Parliament of South Africa
- Long title Act to amend the Constitution of the Republic of South Africa, 1996, so as to enable a member of the National Assembly or a provincial legislature to become a member of another party whilst retaining membership of the National Assembly or that provincial legislature; to enable an existing party to merge with another party, or to subdivide into more than one party, or to subdivide and to permit any of the subdivisions to merge with another party, whilst allowing a member of a legislature affected by such changes to retain membership of that legislature; and to provide for matters connected therewith. ;
- Enacted by: Parliament of South Africa
- Enacted: 18 March 2003
- Assented to: 19 March 2003
- Commenced: 20 March 2003

Legislative history
- Bill title: Constitution of the Republic of South Africa Fourth Amendment Bill
- Bill citation: B69B—2002
- Introduced by: Penuel Maduna, Minister of Justice and Constitutional Development
- Introduced: 12 November 2002

Amends
- Constitution of the Republic of South Africa, 1996

Amended by
- Citation of Constitutional Laws Act, 2005 (amended short title)

Repealed by
- Constitution Fourteenth and Fifteenth Amendment Acts of 2008 (effectively)

= Tenth Amendment of the Constitution of South Africa =

The Tenth Amendment of the Constitution of South Africa altered the provisions relating to membership of the National Assembly and the provincial legislatures, to allow members of those bodies to cross the floor (move from one party to another) at certain times without losing their seats. It came into force on 20 March 2003, and was effectively repealed on 17 March 2009 by the Fourteenth and Fifteenth Amendments.

==Provisions==
The amendment renumbered the constitution's existing Schedule 6A (inserted by the Eighth Amendment and dealing with municipal floor-crossing) to Schedule 6B, and inserted a new Schedule 6A, entitled "Retention of membership of National Assembly or provincial legislature, after a change of party membership, mergers between parties, subdivision of parties and subdivision and merger of parties". This schedule allowed MPs and MPLs to cross the floor without losing their seats, but only during certain window periods. Representatives could also only cross the floor if at least one-tenth of the representatives of the party they were leaving did so during the same period.

The permitted floor-crossing periods for were to occur from the first to the fifteenth of September in the second and fourth years after each election of the legislature; such elections occur every five years. One was also to occur in the fifteen days immediately after the amendment came into force. The floor-crossing periods that occurred before repeal were therefore 21 March–4 April 2003, 1–15 September 2005, and 1–15 September 2007.

==Legislative history==
Parliament had previously attempted to allow floor-crossing by passing the Loss or Retention of Membership of National and Provincial Legislatures Act, 2002, an ordinary act rather than a constitutional amendment. On 4 October 2002, in the case of United Democratic Movement v President of the Republic of South Africa and Others, the Constitutional Court declared it to be unconstitutional. A week later a draft of the Constitution of the Republic of South Africa Fourth Amendment Bill was published.

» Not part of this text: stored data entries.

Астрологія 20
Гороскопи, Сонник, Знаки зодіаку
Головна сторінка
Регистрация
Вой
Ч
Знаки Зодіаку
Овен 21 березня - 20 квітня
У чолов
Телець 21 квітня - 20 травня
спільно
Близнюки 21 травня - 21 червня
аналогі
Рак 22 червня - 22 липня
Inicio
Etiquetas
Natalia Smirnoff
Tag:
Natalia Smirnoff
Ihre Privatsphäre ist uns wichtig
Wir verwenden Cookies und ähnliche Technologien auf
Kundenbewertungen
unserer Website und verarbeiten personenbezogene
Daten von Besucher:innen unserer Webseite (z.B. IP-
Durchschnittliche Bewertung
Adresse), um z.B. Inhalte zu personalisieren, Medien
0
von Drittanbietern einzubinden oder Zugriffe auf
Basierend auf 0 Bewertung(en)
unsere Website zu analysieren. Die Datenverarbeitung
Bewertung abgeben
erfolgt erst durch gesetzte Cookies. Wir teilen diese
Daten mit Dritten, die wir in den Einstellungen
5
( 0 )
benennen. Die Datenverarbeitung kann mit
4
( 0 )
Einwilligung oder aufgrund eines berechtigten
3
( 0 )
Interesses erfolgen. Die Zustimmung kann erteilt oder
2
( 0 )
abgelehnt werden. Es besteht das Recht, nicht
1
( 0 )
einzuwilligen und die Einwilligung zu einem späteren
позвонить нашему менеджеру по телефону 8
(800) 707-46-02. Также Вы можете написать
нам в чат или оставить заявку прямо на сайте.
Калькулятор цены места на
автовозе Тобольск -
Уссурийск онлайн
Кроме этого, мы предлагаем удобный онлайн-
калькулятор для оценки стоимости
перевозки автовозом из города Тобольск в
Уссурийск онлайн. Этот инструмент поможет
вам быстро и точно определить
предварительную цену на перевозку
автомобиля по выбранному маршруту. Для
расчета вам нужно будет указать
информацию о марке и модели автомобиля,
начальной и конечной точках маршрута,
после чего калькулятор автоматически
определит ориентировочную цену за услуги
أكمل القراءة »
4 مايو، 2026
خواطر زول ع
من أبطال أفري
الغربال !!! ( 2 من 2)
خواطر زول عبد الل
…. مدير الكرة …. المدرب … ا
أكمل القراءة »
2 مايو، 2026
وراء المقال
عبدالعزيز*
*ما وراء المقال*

The bill was passed by the National Assembly on 25 February 2003 with 300 votes in favour, more than the required two-thirds majority. It was then passed by the National Council of Provinces on 18 March, with all nine provinces voting in favour. It was signed by President Thabo Mbeki on 19 March, and came into force on the following day.

The changes made by the Tenth Amendment were repealed on 17 April 2009 by the Fourteenth and Fifteenth Amendments.

==Formal title==
The official short title of the amendment is "Constitution Tenth Amendment Act of 2003". It was originally titled "Constitution of the Republic of South Africa Amendment Act, 2003" and numbered as Act No. 2 of 2003, but the Citation of Constitutional Laws Act, 2005 renamed it and abolished the practice of giving Act numbers to constitutional amendments.